Work instructions =>
Set down exactly the lines below, starting at the one that contains "Image resolution: width=199, height=2576." and ending at the one that contains "Daftar Gratis (99, 1899)", with both of those lines included and nothing else.

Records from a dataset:
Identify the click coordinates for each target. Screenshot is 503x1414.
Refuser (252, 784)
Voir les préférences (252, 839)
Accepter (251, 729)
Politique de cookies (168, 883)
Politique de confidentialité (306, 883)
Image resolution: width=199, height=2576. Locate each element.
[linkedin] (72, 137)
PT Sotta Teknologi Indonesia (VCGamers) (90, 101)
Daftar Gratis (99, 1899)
--
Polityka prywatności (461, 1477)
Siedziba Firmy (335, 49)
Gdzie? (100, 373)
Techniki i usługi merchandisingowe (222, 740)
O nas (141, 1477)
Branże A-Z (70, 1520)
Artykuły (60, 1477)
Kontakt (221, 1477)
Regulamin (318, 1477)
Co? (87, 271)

Reply =>
Image resolution: width=199, height=2576. Locate each element.
[linkedin] (72, 137)
PT Sotta Teknologi Indonesia (VCGamers) (90, 101)
Daftar Gratis (99, 1899)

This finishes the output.